Repeat this on the other side.
By continuing to breathe deeply throughout this pose, you welcome oxygen deep into your lungs. Furthermore, the stretch that this brings to your abdominal area helps you to avoid any restricting tightness throughout the day.
3. Bridge Pose
This is another pose that is very open in the chest area. This one might take you a little more time to get used to, but it’s well worth it once you can crack it. This is another fantastic lung expanding pose and once more stretches the abdominal muscles, encouraging deeper breaths.
Begin lying down with your arms by your side.
Bring your feet towards your butt, bending at the knees.

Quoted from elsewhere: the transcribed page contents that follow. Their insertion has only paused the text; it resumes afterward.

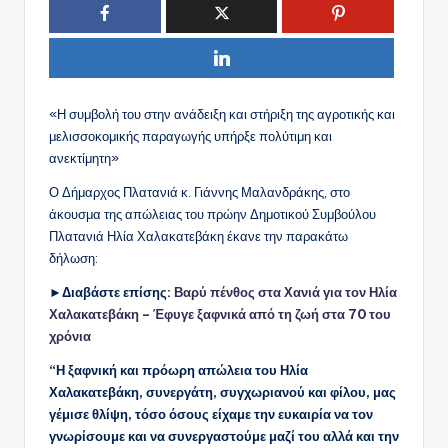
«Η συμβολή του στην ανάδειξη και στήριξη της αγροτικής και
μελισσοκομικής παραγωγής υπήρξε πολύτιμη και
ανεκτίμητη»
Ο Δήμαρχος Πλατανιά κ. Γιάννης Μαλανδράκης, στο
άκουσμα της απώλειας του πρώην Δημοτικού Συμβούλου
Πλατανιά Ηλία Χαλακατεβάκη έκανε την παρακάτω
δήλωση:
►Διαβάστε επίσης:
Βαρύ πένθος στα Χανιά για τον Ηλία
Χαλακατεβάκη – Έφυγε ξαφνικά από τη ζωή στα 70 του
χρόνια
“Η ξαφνική και πρόωρη απώλεια του Ηλία
Χαλακατεβάκη, συνεργάτη, συγχωριανού και φίλου, μας
γέμισε θλίψη, τόσο όσους είχαμε την ευκαιρία να τον
γνωρίσουμε και να συνεργαστούμε μαζί του αλλά και την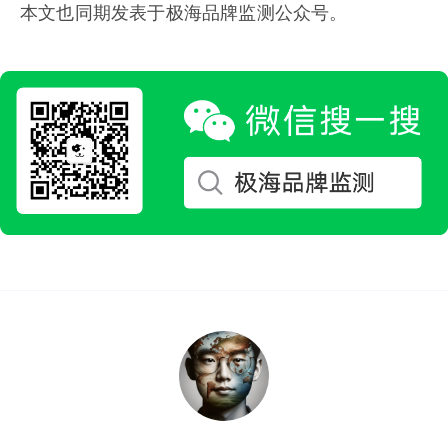
本文也同期发表于极海品牌监测公众号。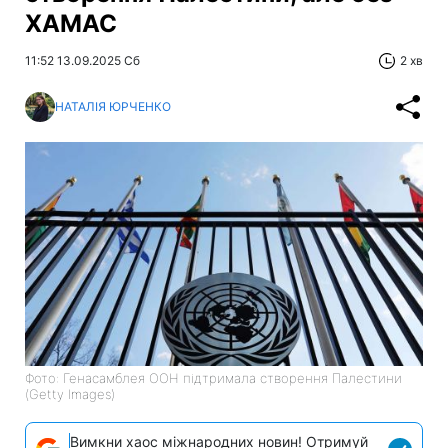
ХАМАС
11:52 13.09.2025 Сб
2 хв
НАТАЛІЯ ЮРЧЕНКО
Фото: Генасамблея ООН підтримала створення Палестини
(Getty Images)
Вимкни хаос міжнародних новин! Отримуй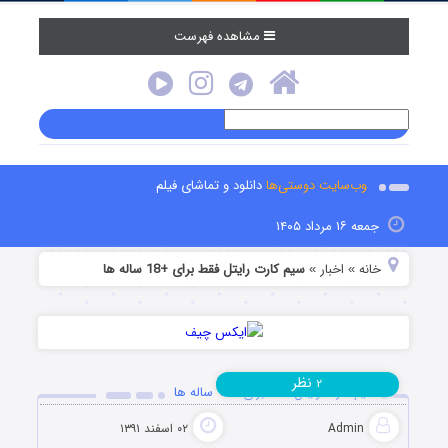
مشاهده فهرست
وب‌سایت دوستی‌ها
دانلود و تماشای فیلم
جمعه ۱۶ مرداد ۱۴۰۵
خانه
اخبار
سیم کارت رایتل فقط برای +18 ساله ها
»
»
نظر
۲
سیم کارت رایتل فقط برای +18 ساله ها
Admin
۰۲ اسفند ۱۳۹۱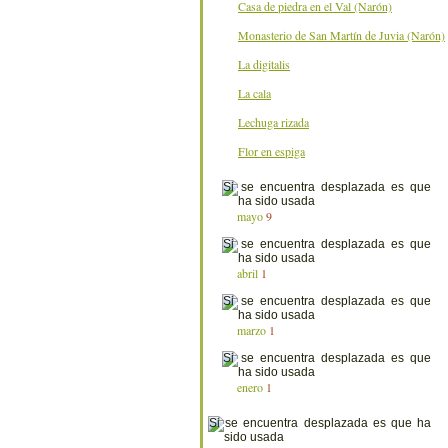
Casa de piedra en el Val (Narón)
Monasterio de San Martín de Juvia (Narón)
La digitalis
La cala
Lechuga rizada
Flor en espiga
mayo
9
abril
1
marzo
1
enero
1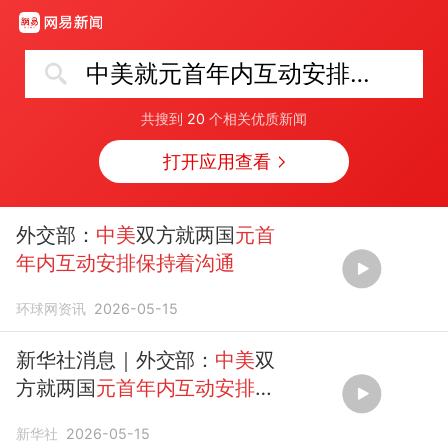
中美就元首年内互动安排保持着沟通
共搜到
20
个相关优质新闻
打开应用查看
外交部：
中美
双方就两国
元首
年内互动安排保持着沟通
环球网资讯
2026-05-15
新华社消息｜外交部：
中美
双
方就两国
元首年内互动安排保
持着沟通
新华社
2026-05-15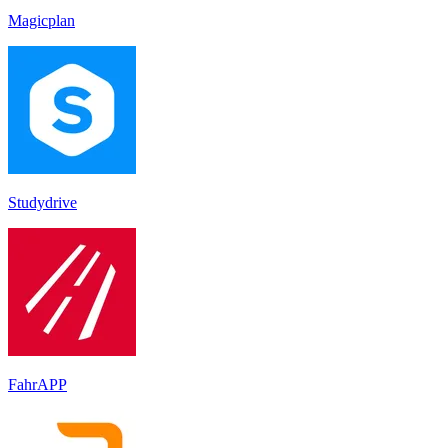
Magicplan
Studydrive
FahrAPP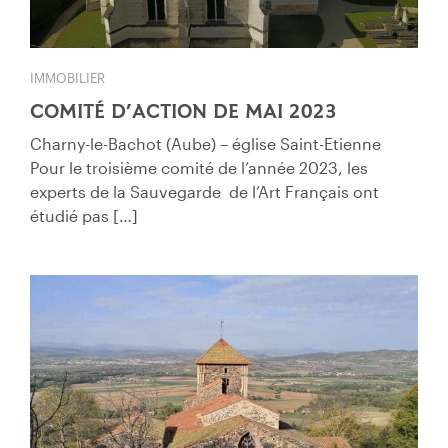
IMMOBILIER
COMITÉ D’ACTION DE MAI 2023
Charny-le-Bachot (Aube) – église Saint-Etienne
Pour le troisième comité de l’année 2023, les
experts de la Sauvegarde de l’Art Français ont
étudié pas […]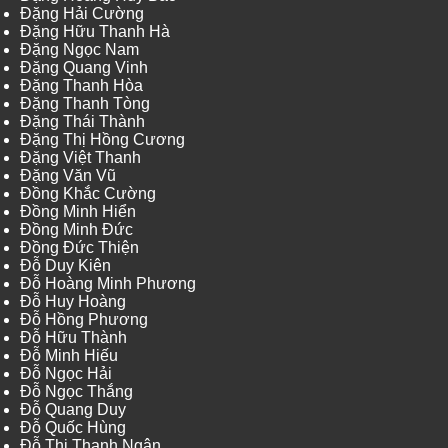
Đặng Hải Cường
Đặng Hữu Thanh Hà
Đặng Ngọc Nam
Đặng Quang Vinh
Đặng Thanh Hòa
Đặng Thanh Tòng
Đặng Thái Thành
Đặng Thị Hồng Cương
Đặng Việt Thanh
Đặng Văn Vũ
Đồng Khắc Cường
Đồng Minh Hiển
Đồng Minh Đức
Đồng Đức Thiện
Đỗ Duy Kiên
Đỗ Hoàng Minh Phương
Đỗ Huy Hoàng
Đỗ Hồng Phương
Đỗ Hữu Thành
Đỗ Minh Hiếu
Đỗ Ngọc Hải
Đỗ Ngọc Thắng
Đỗ Quang Duy
Đỗ Quốc Hùng
Đỗ Thị Thanh Ngân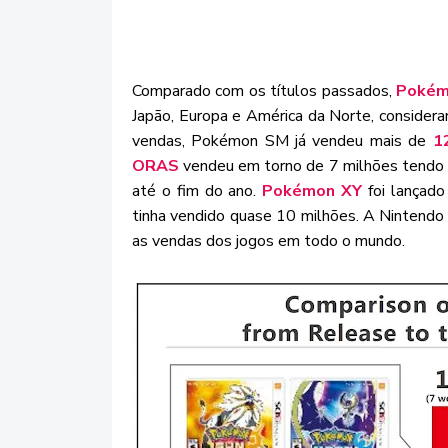
Comparado com os títulos passados,
Pokém
Japão, Europa e América da Norte, considera
vendas, Pokémon SM já vendeu mais de
1
ORAS
vendeu em torno de 7 milhões tendo 
até o fim do ano.
Pokémon XY
foi lançado
tinha vendido quase 10 milhões. A Nintendo 
as vendas dos jogos em todo o mundo.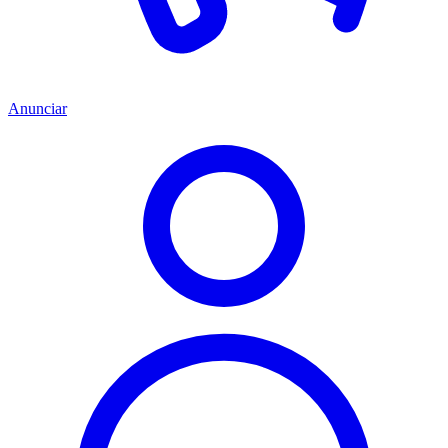
Anunciar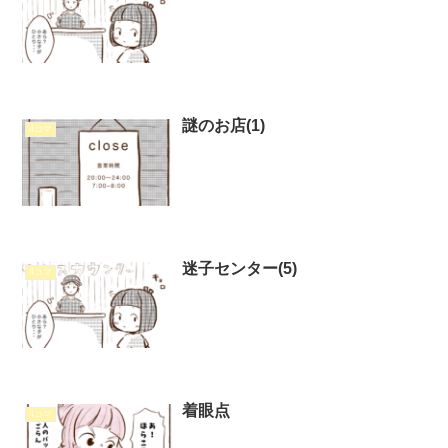
謎のお店(1)
4コマ
迷子センター(5)
4コマ
着眼点
4コマ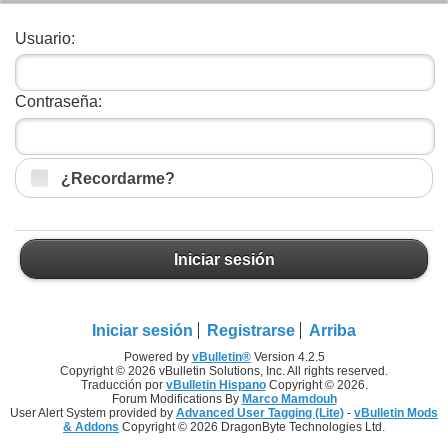
Usuario:
Contraseña:
¿Recordarme?
Iniciar sesión
Iniciar sesión
Registrarse
Arriba
Powered by
vBulletin®
Version 4.2.5
Copyright © 2026 vBulletin Solutions, Inc. All rights reserved.
Traducción por
vBulletin Hispano
Copyright © 2026.
Forum Modifications By
Marco Mamdouh
User Alert System provided by
Advanced User Tagging (Lite)
-
vBulletin Mods
& Addons
Copyright © 2026 DragonByte Technologies Ltd.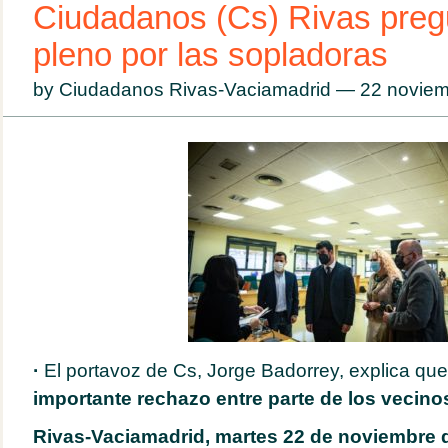
Ciudadanos (Cs) Rivas pregu
pleno por las sopladoras
by Ciudadanos Rivas-Vaciamadrid — 22 novie
·
El portavoz de Cs, Jorge Badorrey, explica qu
importante rechazo entre parte de los vecino
Rivas-Vaciamadrid, martes 22 de noviembre 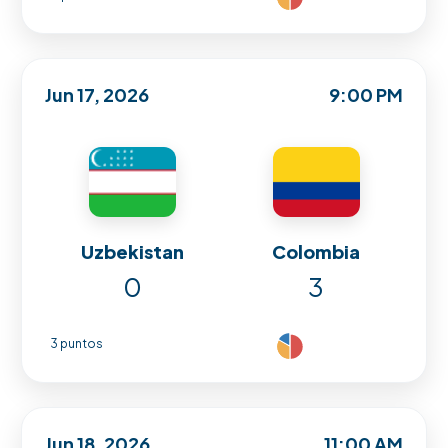
Jun 17, 2026
9:00 PM
Uzbekistan
Colombia
0
3
3 puntos
Jun 18, 2026
11:00 AM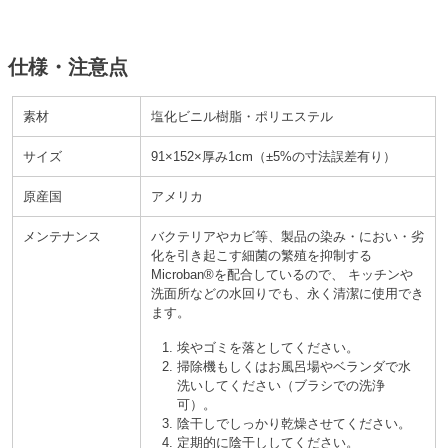
仕様・注意点
素材
塩化ビニル樹脂・ポリエステル
サイズ
91×152×厚み1cm
±5%の寸法誤差有り
原産国
アメリカ
メンテナンス
バクテリアやカビ等、製品の染み
におい
劣
化
を引き起こす細菌の繁殖を抑制する
Microban®を配合しているので、 キッチンや
洗面所などの水回りでも、永く清潔に使用でき
ます。
埃やゴミを落としてください。
掃除機もしくはお風呂場やベランダで水
洗いしてください
ブラシでの洗浄
可
。
陰干しでしっかり乾燥させてください。
定期的に陰干ししてください。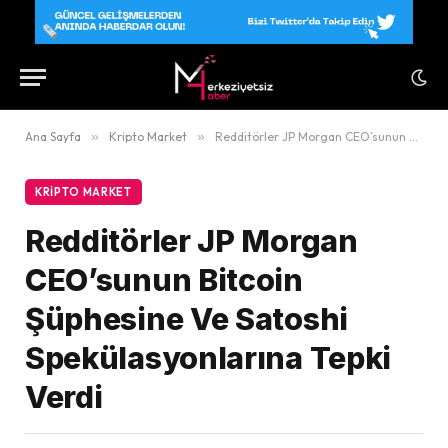
Ana Sayfa
»
Kripto Market
»
Redditörler JP Morgan CEO’sunun Bitcoin Şüphesine Ve Satoshi Spekülasyonlarına Tepki Verdi
KRIPTO MARKET
Redditörler JP Morgan
CEO’sunun Bitcoin
Şüphesine Ve Satoshi
Spekülasyonlarına Tepki
Verdi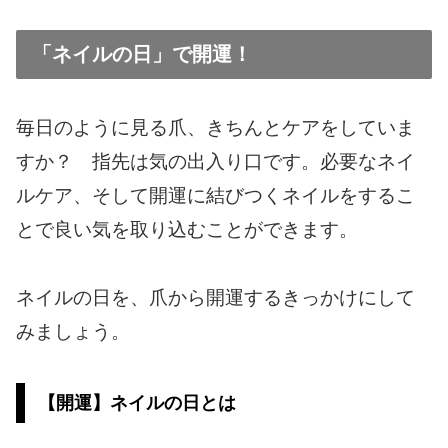
「ネイルの日」で開運！
毎日のように見る爪、きちんとケアをしていま
すか？ 指先は気の出入り口です。必要なネイ
ルケア、そして開運に結びつくネイルをするこ
とで良い気を取り込むことができます。
ネイルの日を、爪から開運するきっかけにして
みましょう。
【開運】ネイルの日とは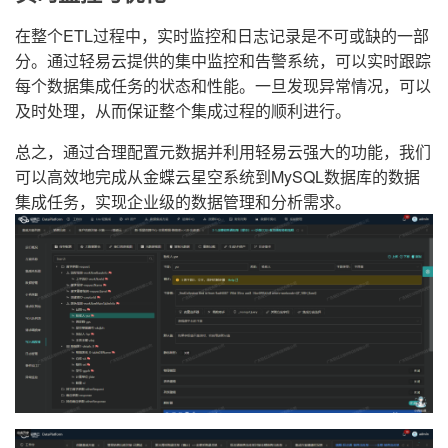
在整个ETL过程中，实时监控和日志记录是不可或缺的一部
分。通过轻易云提供的集中监控和告警系统，可以实时跟踪
每个数据集成任务的状态和性能。一旦发现异常情况，可以
及时处理，从而保证整个集成过程的顺利进行。
总之，通过合理配置元数据并利用轻易云强大的功能，我们
可以高效地完成从金蝶云星空系统到MySQL数据库的数据
集成任务，实现企业级的数据管理和分析需求。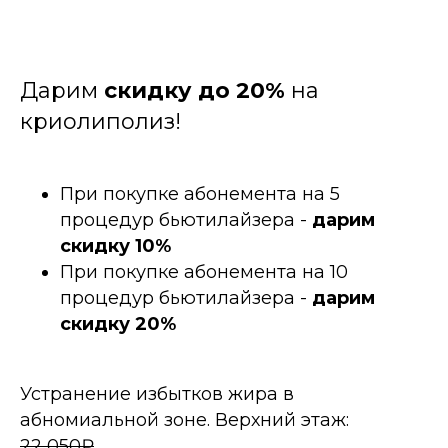
Дарим
скидку до 20%
на
криолиполиз!
При покупке абонемента на 5
процедур бьютилайзера -
дарим
скидку 10%
При покупке абонемента на 10
процедур бьютилайзера -
дарим
скидку 20%
Устранение избытков жира в
абномиальной зоне. Верхний этаж:
22 050₽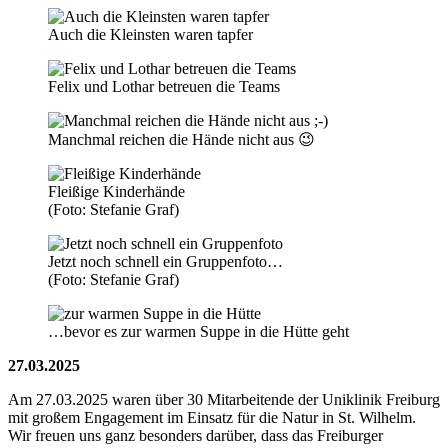
Auch die Kleinsten waren tapfer
Felix und Lothar betreuen die Teams
Manchmal reichen die Hände nicht aus 😉
Fleißige Kinderhände
(Foto: Stefanie Graf)
Jetzt noch schnell ein Gruppenfoto…
(Foto: Stefanie Graf)
…bevor es zur warmen Suppe in die Hütte geht
27.03.2025
Am 27.03.2025 waren über 30 Mitarbeitende der Uniklinik Freiburg
mit großem Engagement im Einsatz für die Natur in St. Wilhelm.
Wir freuen uns ganz besonders darüber, dass das Freiburger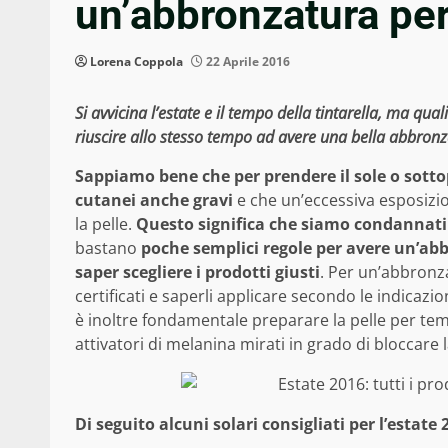
un’abbronzatura per
Lorena Coppola
22 Aprile 2016
Si avvicina l’estate e il tempo della tintarella, ma qua
riuscire allo stesso tempo ad avere una bella abbron
Sappiamo bene che per prendere il sole o sot
cutanei anche gravi
e che un’eccessiva esposizion
la pelle.
Questo significa che siamo condannati 
bastano
poche semplici regole per avere un’ab
saper scegliere i prodotti giusti
. Per un’abbronza
certificati e saperli applicare secondo le indicaz
è inoltre fondamentale preparare la pelle per temp
attivatori di melanina mirati in grado di bloccare l
Di seguito alcuni solari consigliati per l’estat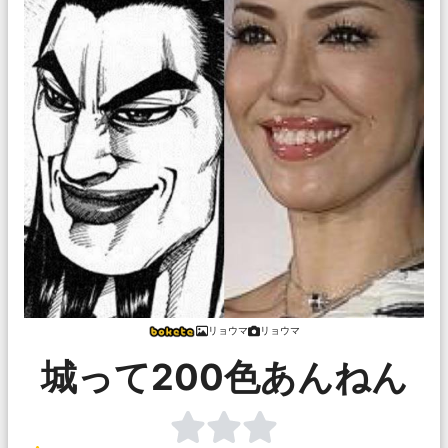
リョウマ
リョウマ
城って200色あんねん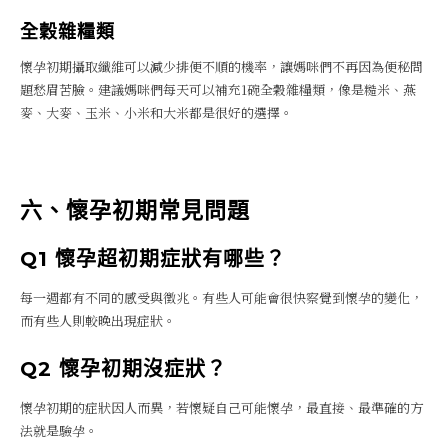
全穀雜糧類
懷孕初期攝取纖維可以減少排便不順的機率，讓媽咪們不再因為便秘問
題愁眉苦臉。建議媽咪們每天可以補充1碗全穀雜糧類，像是糙米、燕
麥、大麥、玉米、小米和大米都是很好的選擇。
六、懷孕初期常見問題
Q1 懷孕超初期症狀有哪些？
每一週都有不同的感受與徵兆。有些人可能會很快察覺到懷孕的變化，
而有些人則較晚出現症狀。
Q2 懷孕初期沒症狀？
懷孕初期的症狀因人而異，若懷疑自己可能懷孕，最直接、最準確的方
法就是驗孕。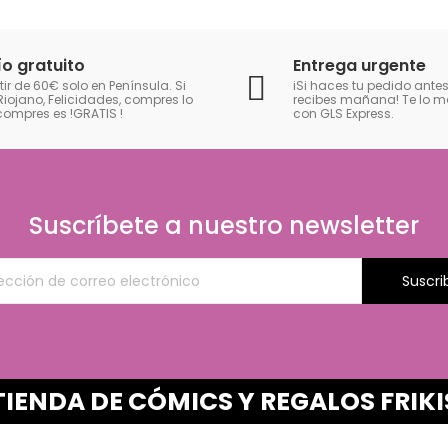
ío gratuito
Entrega urgente
tir de 60€ solo en Península. Si
iSi haces tu pedido antes
Riojano, Felicidades, compres lo
recibes mañana! Te lo
compres es !GRATIS
!
con GLS Express.
Suscríbete a nuestro newsletter
Suscri
TIENDA DE CÓMICS Y REGALOS FRIKI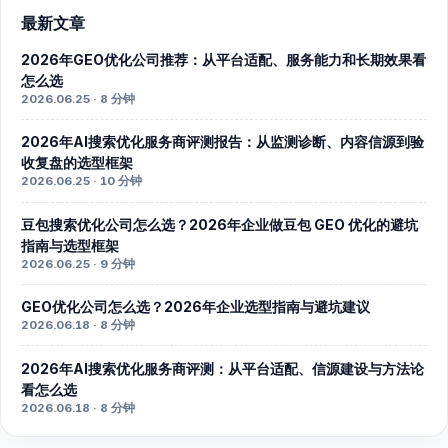
最新文章
2026年GEO优化公司推荐：从平台适配、服务能力和长期效果看
怎么选
2026.06.25 · 8 分钟
2026年AI搜索优化服务商评测报告：从监测诊断、内容信源到验
收复盘的选型框架
2026.06.25 · 10 分钟
豆包搜索优化公司怎么选？2026年企业做豆包 GEO 优化的避坑
指南与选型框架
2026.06.25 · 9 分钟
GEO优化公司怎么选？2026年企业选型指南与避坑建议
2026.06.18 · 8 分钟
2026年AI搜索优化服务商评测：从平台适配、信源建设与方法论
看怎么选
2026.06.18 · 8 分钟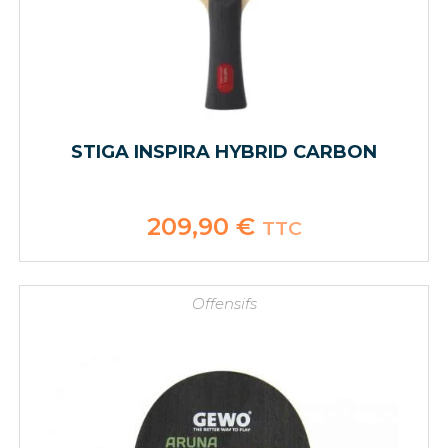
STIGA INSPIRA HYBRID CARBON
209,90
€
TTC
Offensifs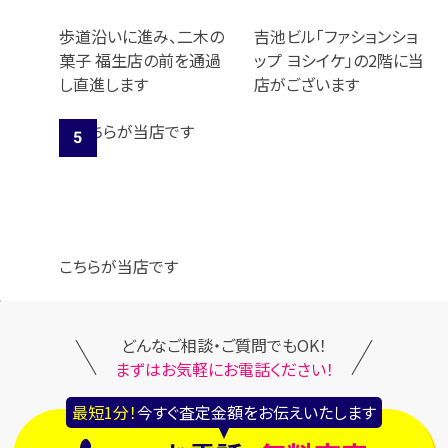
歩道沿いに進み、二木の
吉池ビル「ファションショ
菓子 福生店の前を通過
ップ ヨシイケ」の2階に当
し直進します
店がございます
こちらが当店です
どんなご相談・ご質問でもOK！
まずはお気軽にお電話ください！
最短1分！
今すぐ査定金額をお伝えいたします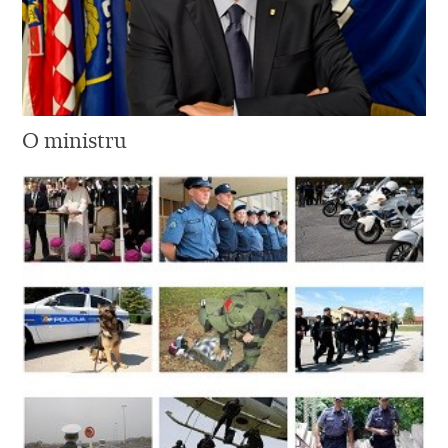
O ministru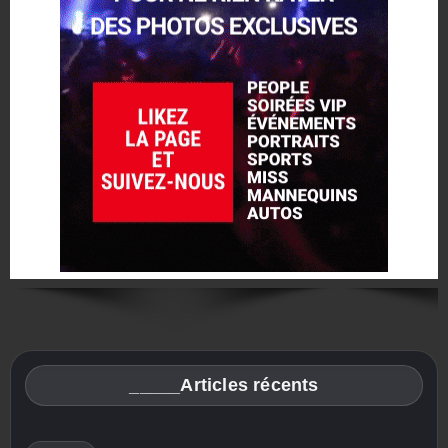
_____Articles récents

Once your feet are directly under your knees, lift your hips up off the floor, keeping the length of your arms on the ground.
Draw your shoulder blades back to encourage your chest to open in this pose.
Do this for around 30 seconds to a minute.
4. Corpse Pose (Savasana)
You should end all of your yoga sessions with a 5 – 10-minute savasana. This pose, as the name suggests, is in the first impression simply lying down. It brings the body into a really calm state, encouraging relaxed, deep breaths.
For this pose, you simply lie down on your back, arms at your sides and completely relaxed, and breathe deeply. Your legs should be slightly spread apart, your palms facing the ceiling, fingers naturally curling in.
This pose is particularly useful for asthma sufferers as a lot of attacks are brought on by anxiety or panic attacks which lead to quick, sharp breaths – definitely something we want to avoid! The psychological effects of completely switching off, clearing the mind of daily stresses and calming down when in this pose will have some wonderful long-term benefits.
If you aim to do each of these poses for 10-15 minutes a day, especially if you can make them part of your morning routine, you will really notice the benefits. By expanding your chest, you open your body to invite huge surges of oxygen which will not only help wake you up, but promote a healthier lifestyle and, most importantly, begin to treat the symptoms of asthma at their core.